While each client’s needs are unique at this stage, our PLAN efforts tend to follow a broad path in defining the tactics the business needs to employ. First we start by breaking the goals and objectives down into significant milestones, and placing those milestones on a phased timeline. Then we focus on defining more detail for the “near-term” initiatives. “Near-term” is relative to the growth stage of the company and also any inherent seasonal cycle they may have.
We utilize our Business Algebra™ approach to create projections for “key performance indicators”, including forward-looking financials – giving the business owner something against which to measure and review their progress, and to use to understand what needs to change in response to what the market is telling them.
Our goal while evaluating alternative solutions, is to identify the most Efficient & Effective of the alternatives in relation to the businesses goals and objectives – what will get you there “the fastest with the most-est”!
The depth and detail of the PLAN created at this time is controlled by the question “do we know enough to feel comfortable about the time and resources estimated for this effort?”.
In the PLAN stage it may be appropriate for some companies to define major internal business processes and/or tools, which identify how the work of the business will get done on a day-by-day basis. Also, it may be the right time to analyze and select vendors/partners that are going to have a major effect on the business getting things done.
All of these structural definitions include identifying the resources needed (people, money, etc.) to make the PLAN happen.

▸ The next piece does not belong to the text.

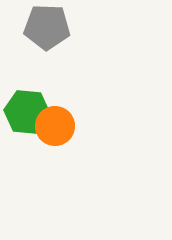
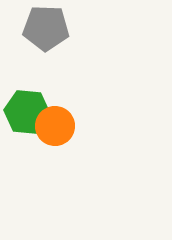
gray pentagon: moved 1 px left, 1 px down
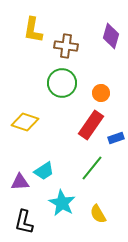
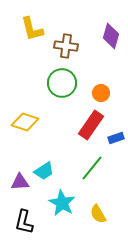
yellow L-shape: moved 1 px left, 1 px up; rotated 24 degrees counterclockwise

For a new entity (coming out of our Strategic Visualization™ process, or something similar), it’s important to get the business started. This involves detailing the short-term efforts that will get the business first into revenue, and then to break-even.
This includes identifying Key Performance Indicators (KPIs) and a budget – i.e., Business Algebra™!
For an expanding business, it’s important to have definition around what needs to be done to reach the expansion goals.